This past Monday night at the ’Sco, Ex Hex delivered a set that excited attendees despite the fact that it was on a school night. The Washington, D.C., garage-pop trio features guitarist and singer Mary Timony, bassist and singer Betsy Wright and drummer Laura Harris. The musicians began playing together in early 2013, creating sounds inspired by glam rock and punk. Their performance was enjoyable but not polished. It was clear that Ex Hex is a fairly new band, though it showed the promise of becoming a spectacular live band later in its career.

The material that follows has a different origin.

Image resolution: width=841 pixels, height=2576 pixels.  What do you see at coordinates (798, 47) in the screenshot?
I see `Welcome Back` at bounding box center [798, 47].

Timony has been an active musician since the early ’90s. She has performed in a variety of bands, including Autoclave, Helium and Wild Flag, which formed about five years after Sleater-Kinney disbanded and was formed entirely by members of that influential band. Ex Hex performed for over an hour and played some of its most popular songs, including “Hot and Cold,” which came out as a hit single before the band’s full-length album, and “Don’t Wanna Lose.” Ex Hex’s music does not center around all-encompassing questions or messages. In fact, most of its songs, primarily written by Timony, are about disappointing ex-boyfriends and other relationship problems. However, its songs never feel inundated in self-indulgent tragedy. Instead, Ex Hex’s emotion is stripped down and fast — a feeling only supplemented by Timony’s overtly melodic delivery of the lyrics. Her guitar playing and Wright’s bass playing complement each other well, especially during solos.

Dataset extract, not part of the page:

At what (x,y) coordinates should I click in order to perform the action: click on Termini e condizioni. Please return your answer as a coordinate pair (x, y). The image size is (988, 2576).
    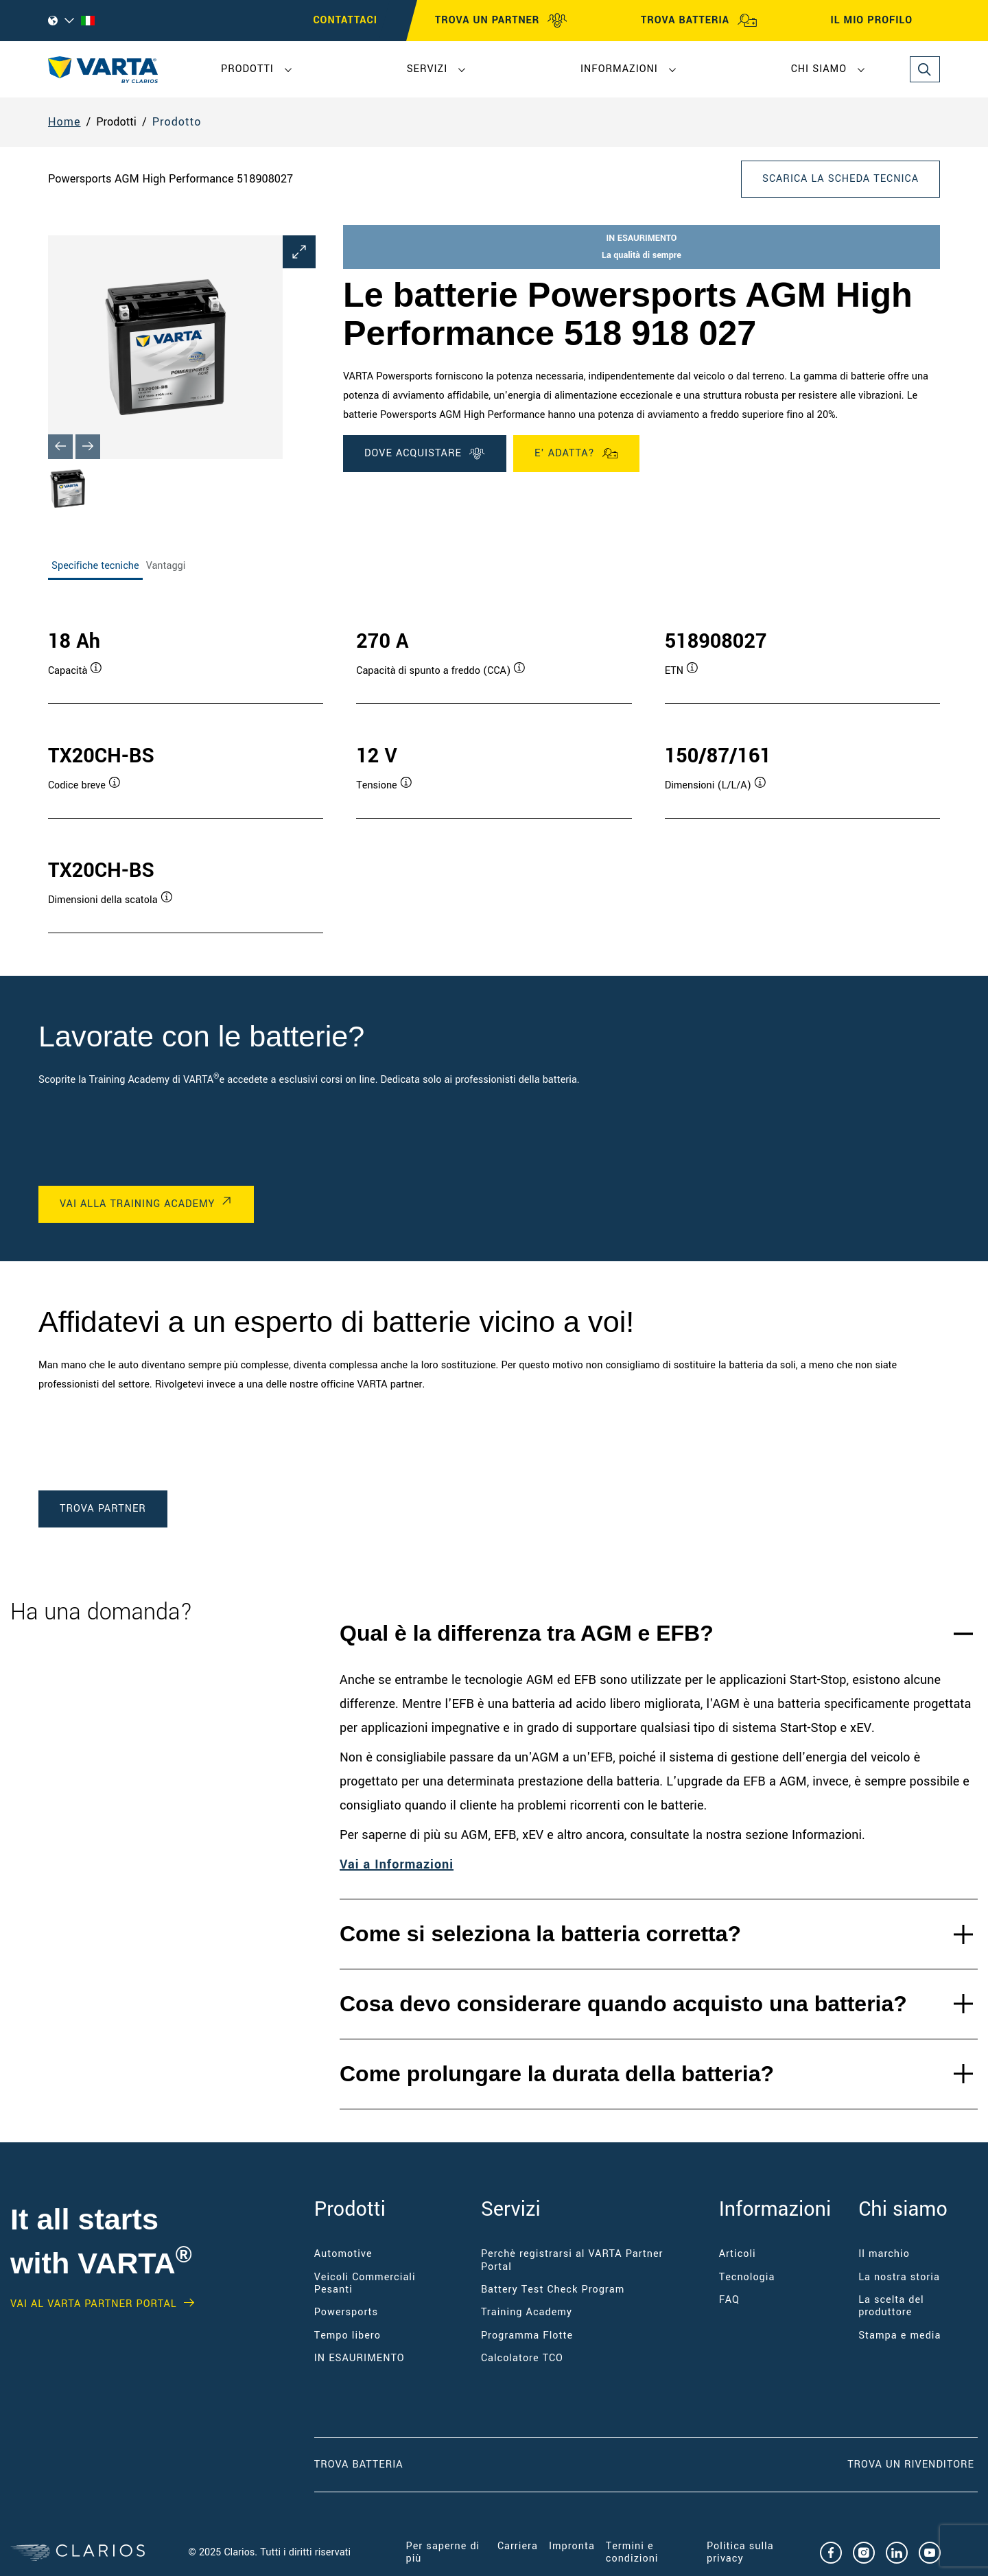     Looking at the image, I should click on (632, 2552).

At one point in the middle of their set, the musicians took a short break and conversed with students from the stage. “Isn’t this a party school?” Timony asked, joking with the crowd of students and locals. The crowd responded with half-hearted cheers, but Timony did not hesitate to continue bantering. “But aren’t you guys, like, intellectuals?” she continued. Some people laughed, and Wright asked if Oberlin has any rivals in sports. Timony told her it “wasn’t like that” since we’re an “artsy school” and proceeded to ask if our rival was Bard College. People booed as Timony and Wright continued to talk about the distinctly artistic vibe of the school before returning to their set. Overall, Ex Hex had a great stage presence, even though its sound was slightly marred by a lack of experience.

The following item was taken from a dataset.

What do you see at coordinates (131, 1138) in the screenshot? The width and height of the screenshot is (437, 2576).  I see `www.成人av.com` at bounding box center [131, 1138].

The performers are already attuned to one another musically and stylistically. Since forming, Ex Hex has come out with one fulllength album, Rips. Wright’s two main contributions to Rips, “How You Got That Girl” and “Radio On,” both slide perfectly into Timony’s previously established punk-girl vibe. The band has a distinct sense of trust in each other and a willingness to have fun.
Overall, Ex Hex offered a solid, albeit slightly amateur, performance at the ’Sco. The group had as much fun as possible on stage, and this sense of joy is crucial in leaving a positive impression on an audience.